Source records
————
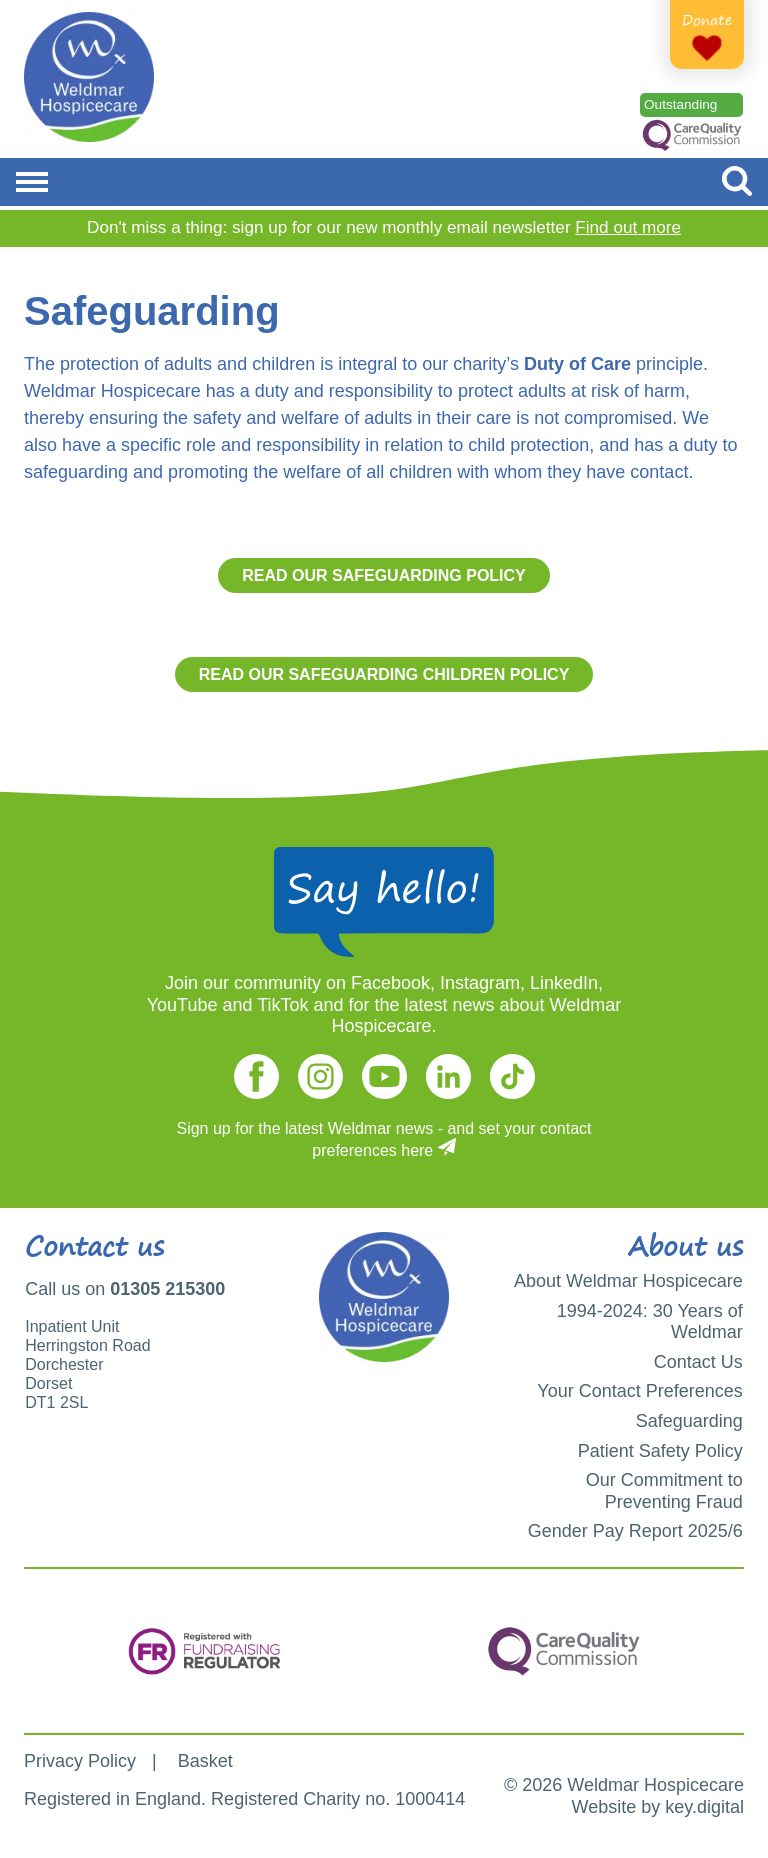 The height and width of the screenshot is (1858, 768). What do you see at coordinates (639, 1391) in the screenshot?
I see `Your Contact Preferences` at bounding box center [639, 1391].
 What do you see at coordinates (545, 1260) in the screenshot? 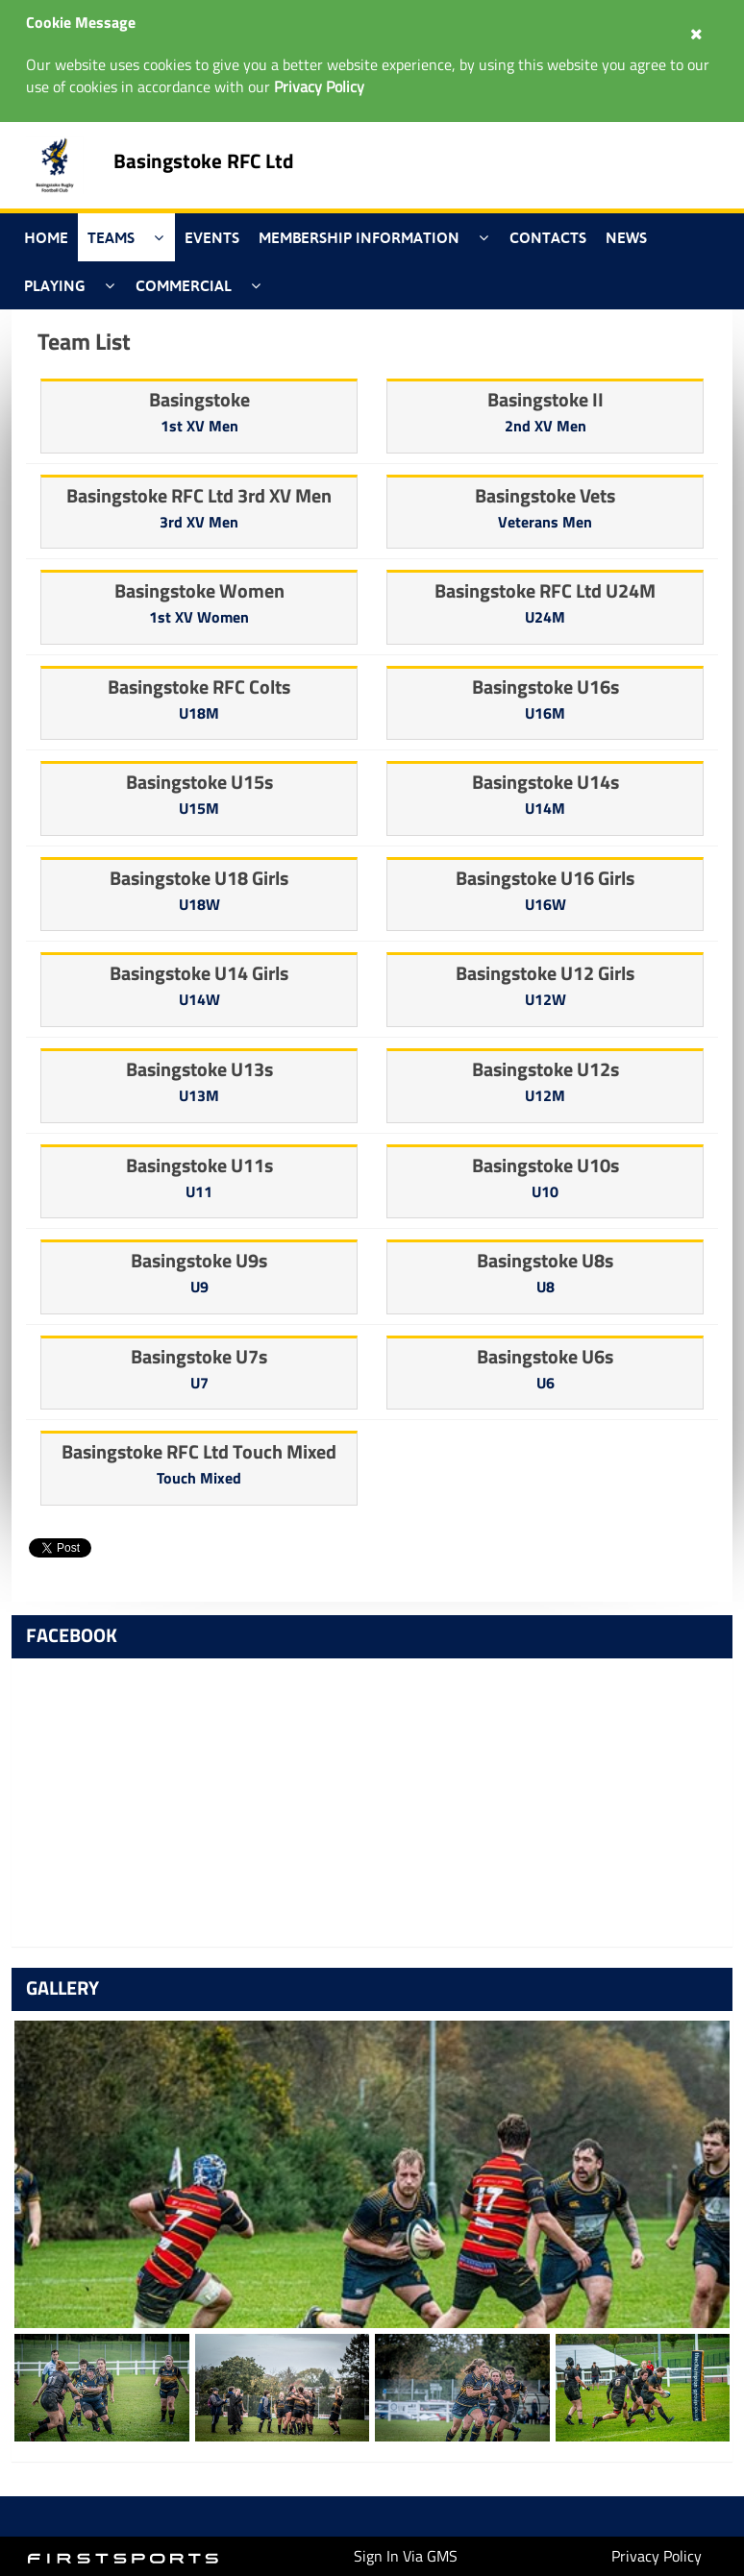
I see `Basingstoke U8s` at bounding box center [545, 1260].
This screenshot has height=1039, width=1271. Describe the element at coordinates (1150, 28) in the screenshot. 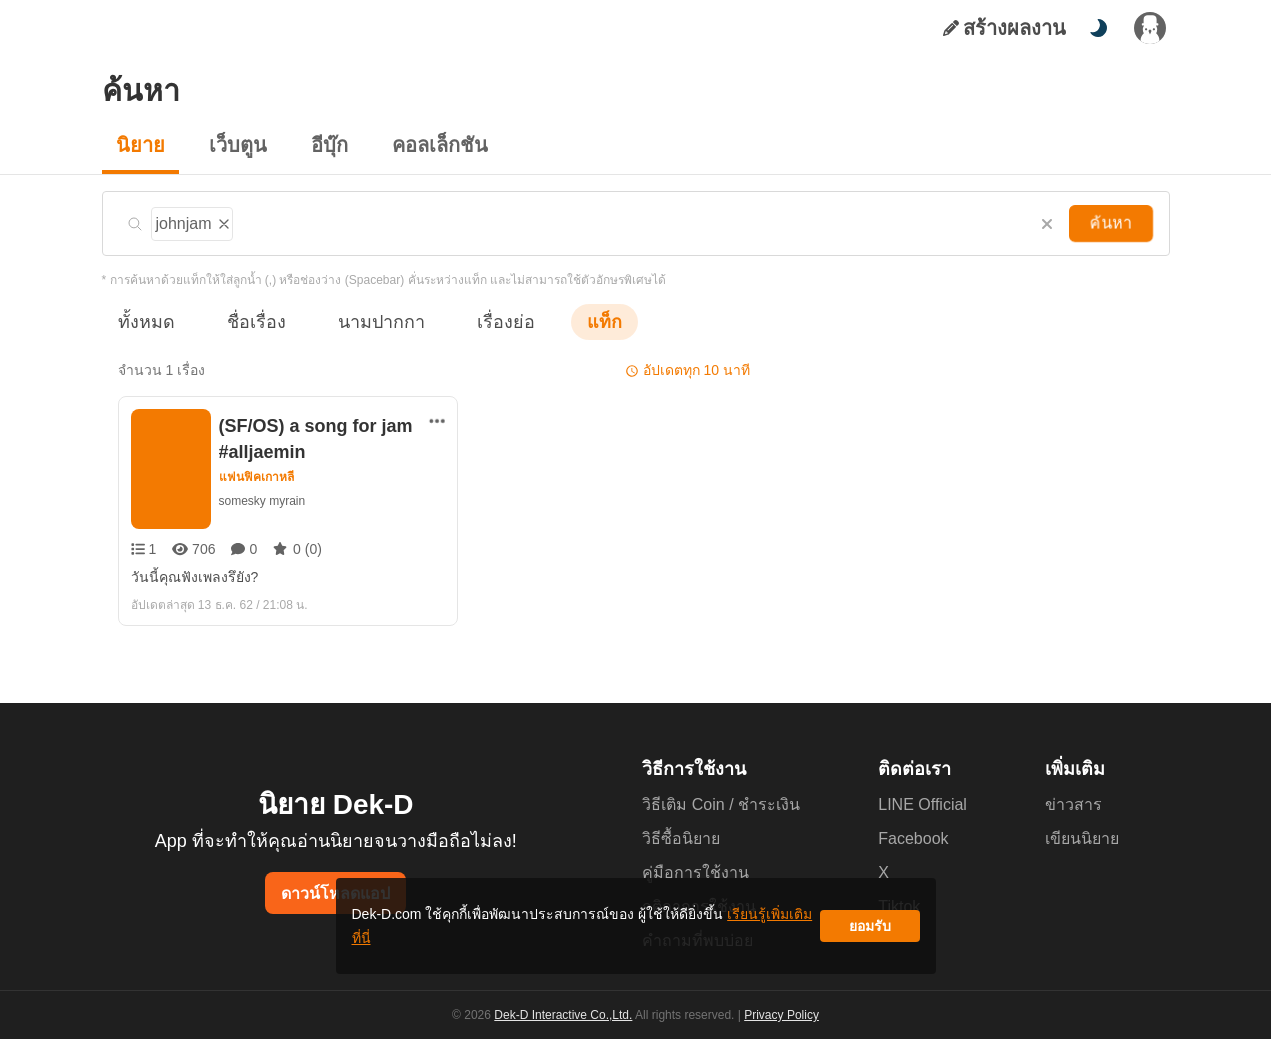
————
Nothing but the lines from the line containing "What do you see at coordinates (545, 1260)" through the end of the data, both ends included, is to be reproduced, exactly as written and without the pictures.

**Answer for the task:**
 What do you see at coordinates (545, 1260) in the screenshot? 
I see `Basingstoke U8s` at bounding box center [545, 1260].
This screenshot has height=1039, width=1271. Describe the element at coordinates (1150, 28) in the screenshot. 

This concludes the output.